15. The package of claim 14, wherein the package further comprises an opening feature selected from the group consisting of: a line of weakness and a die cut that defines a dispensing opening, formed in the layer of foamed thin film.

16. The package of claim 14, wherein the layer of foamed thin film comprises a bio-based content of between about 50% and about 100/%.

17. The package of claim 14, wherein the bio-based content comprises between about 5% and about 96% of bio-identical materials.

18. The package of claim 14, wherein the bio-based content comprises between about 5% and about 50% of bio-new materials.

19. The package of claim 14, wherein the bio-based content is sourced from a renewable resource.
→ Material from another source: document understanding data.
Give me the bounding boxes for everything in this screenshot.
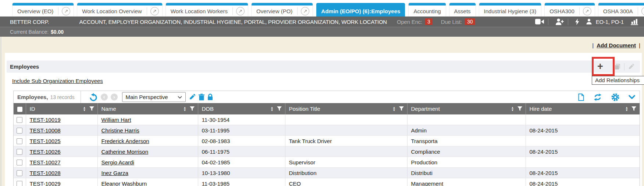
row-checkbox[interactable] xyxy=(17,149,22,155)
column-header-dob[interactable]: DOB ▲▼ xyxy=(198,103,285,114)
column-header-position[interactable]: Position Title ▲▼ xyxy=(285,103,407,114)
employee-id-link[interactable]: TEST-10008 xyxy=(30,127,61,134)
row-checkbox[interactable] xyxy=(17,181,22,186)
tab-overview-eo[interactable]: Overview (EO) ↗ xyxy=(13,3,74,17)
add-relationships-button[interactable]: + xyxy=(590,62,610,72)
employee-id-link[interactable]: TEST-10026 xyxy=(30,149,61,155)
due-list-badge[interactable]: 30 xyxy=(465,18,475,25)
employee-id-link[interactable]: TEST-10029 xyxy=(30,180,61,186)
sort-icon[interactable]: ▲▼ xyxy=(393,106,396,112)
row-checkbox[interactable] xyxy=(17,170,22,176)
open-enc-badge[interactable]: 3 xyxy=(425,18,433,25)
filter-icon[interactable] xyxy=(631,106,636,111)
refresh-button[interactable] xyxy=(593,94,602,101)
grid-toolbar: Employees, 13 records ‹ › Main Perspecti… xyxy=(14,91,640,103)
dob-cell: 06-11-1975 xyxy=(198,146,285,157)
edit-button-disabled[interactable] xyxy=(625,63,638,70)
employee-id-link[interactable]: TEST-10019 xyxy=(30,117,61,123)
tab-industrial-hygiene[interactable]: Industrial Hygiene (3) xyxy=(479,3,541,17)
table-row: TEST-10008 Christine Harris 03-11-1995 A… xyxy=(14,125,640,136)
sort-icon[interactable]: ▲▼ xyxy=(511,106,514,112)
person-icon[interactable] xyxy=(586,18,592,25)
row-checkbox[interactable] xyxy=(17,128,22,134)
open-in-new-button[interactable]: ↗ xyxy=(58,7,74,15)
row-checkbox[interactable] xyxy=(17,160,22,165)
column-header-hiredate[interactable]: Hire date ▲▼ xyxy=(526,103,640,114)
sort-icon[interactable]: ▲▼ xyxy=(271,106,274,112)
row-checkbox[interactable] xyxy=(17,138,22,144)
pipe: | xyxy=(639,42,640,48)
select-all-checkbox[interactable] xyxy=(17,107,22,112)
hiredate-cell xyxy=(526,136,640,146)
tab-accounting[interactable]: Accounting xyxy=(409,3,445,17)
column-header-name[interactable]: Name ▲▼ xyxy=(97,103,198,114)
department-cell: Distributi xyxy=(407,168,526,178)
open-in-new-button[interactable]: ↗ xyxy=(579,7,595,15)
undo-button[interactable] xyxy=(89,93,98,101)
tab-overview-po[interactable]: Overview (PO) ↗ xyxy=(252,3,313,17)
department-cell: Admin xyxy=(407,125,526,136)
filter-icon[interactable] xyxy=(89,106,94,111)
bar-chart-icon[interactable] xyxy=(631,18,639,25)
employee-id-link[interactable]: TEST-10027 xyxy=(30,159,61,165)
tab-osha300[interactable]: OSHA300 ↗ xyxy=(545,3,595,17)
next-button-disabled[interactable]: › xyxy=(111,94,118,101)
department-cell: Production xyxy=(407,157,526,168)
employee-name-link[interactable]: Frederick Anderson xyxy=(102,138,149,144)
employee-id-link[interactable]: TEST-10025 xyxy=(30,138,61,144)
video-camera-icon[interactable] xyxy=(535,19,544,25)
add-person-icon[interactable] xyxy=(555,18,564,25)
dob-cell: 11-03-1985 xyxy=(198,178,285,186)
collapse-button[interactable] xyxy=(629,95,635,99)
column-header-department[interactable]: Department ▲▼ xyxy=(407,103,526,114)
open-in-new-button[interactable]: ↗ xyxy=(147,7,162,15)
lock-icon xyxy=(207,94,213,101)
lightning-icon[interactable] xyxy=(575,18,579,25)
employee-name-link[interactable]: Inez Garza xyxy=(102,170,128,176)
filter-icon[interactable] xyxy=(190,106,195,111)
tab-label: Accounting xyxy=(409,8,445,14)
hiredate-cell: 08-24-2015 xyxy=(526,178,640,186)
balance-bar: Current Balance: $0.00 xyxy=(0,27,644,37)
tab-label: Overview (EO) xyxy=(13,8,58,14)
settings-button[interactable] xyxy=(611,93,619,101)
filter-icon[interactable] xyxy=(399,106,404,111)
filter-icon[interactable] xyxy=(517,106,522,111)
pipe: | xyxy=(592,42,594,48)
copy-button-disabled[interactable] xyxy=(611,63,624,70)
employee-name-link[interactable]: William Hart xyxy=(102,117,131,123)
prev-button-disabled[interactable]: ‹ xyxy=(101,94,108,101)
section-header-actions: + xyxy=(590,61,640,73)
divider xyxy=(568,19,568,25)
perspective-select[interactable]: Main Perspective xyxy=(122,92,186,102)
column-label: Position Title xyxy=(289,106,393,112)
add-document-link[interactable]: Add Document xyxy=(597,42,636,48)
open-in-new-button[interactable]: ↗ xyxy=(232,7,248,15)
org-context-bar: BETTER CORP. ACCOUNT, EMPLOYER ORGANIZAT… xyxy=(0,17,644,27)
open-in-new-button[interactable]: ↗ xyxy=(297,7,313,15)
employee-name-link[interactable]: Sergio Acardi xyxy=(102,159,134,165)
lock-button[interactable] xyxy=(207,94,213,101)
include-sub-organization-link[interactable]: Include Sub Organization Employees xyxy=(12,78,103,84)
sort-icon[interactable]: ▲▼ xyxy=(625,106,628,112)
employee-id-link[interactable]: TEST-10028 xyxy=(30,170,61,176)
filter-icon[interactable] xyxy=(277,106,282,111)
export-document-button[interactable] xyxy=(578,94,584,101)
edit-perspective-button[interactable] xyxy=(189,94,196,101)
employee-name-link[interactable]: Catherine Morrison xyxy=(102,149,149,155)
sort-icon[interactable]: ▲▼ xyxy=(184,106,186,112)
employee-name-link[interactable]: Christine Harris xyxy=(102,127,139,134)
tab-work-location-workers[interactable]: Work Location Workers ↗ xyxy=(166,3,248,17)
department-cell: Compliance xyxy=(407,146,526,157)
tab-admin-employees-active[interactable]: Admin (EO/PO) (6):Employees xyxy=(316,3,405,17)
tab-osha300a[interactable]: OSHA 300A ↗ xyxy=(598,3,644,17)
sort-icon[interactable]: ▲▼ xyxy=(83,106,86,112)
tab-assets[interactable]: Assets xyxy=(449,3,476,17)
open-in-new-button[interactable]: ↗ xyxy=(638,7,644,15)
tab-work-location-overview[interactable]: Work Location Overview ↗ xyxy=(77,3,162,17)
employee-name-link[interactable]: Eleanor Washburn xyxy=(102,180,147,186)
column-header-id[interactable]: ID ▲▼ xyxy=(26,103,97,114)
delete-perspective-button[interactable] xyxy=(199,94,204,101)
due-list-label: Due List: xyxy=(441,19,462,25)
row-checkbox[interactable] xyxy=(17,117,22,123)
20. The package of claim 14, wherein the package comprises synthetic polymers derived from a renewable resource via an indirect route with an intermediate compound comprising sugar or vegetable starch.
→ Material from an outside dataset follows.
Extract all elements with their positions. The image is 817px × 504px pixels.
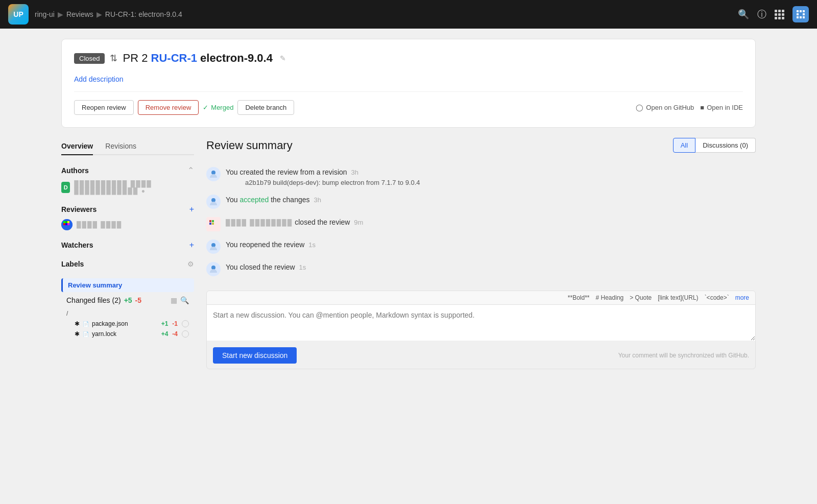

21. The package of claim 14, wherein the package comprises polymers derived directly from renewable resources and the polymers are selected from a group consisting of: cellulose, starch, poly(lactic acid), and polyhydroxyalkanoates.

22. The package of claim 14, wherein the whitening agent comprises titanium dioxide.

23. The package of claim 15, wherein the opening feature comprises a line of weakness.

24. The package of claim 14, wherein the package comprises a foamed thin film co-extrusion that includes at least one foamed thin film layer.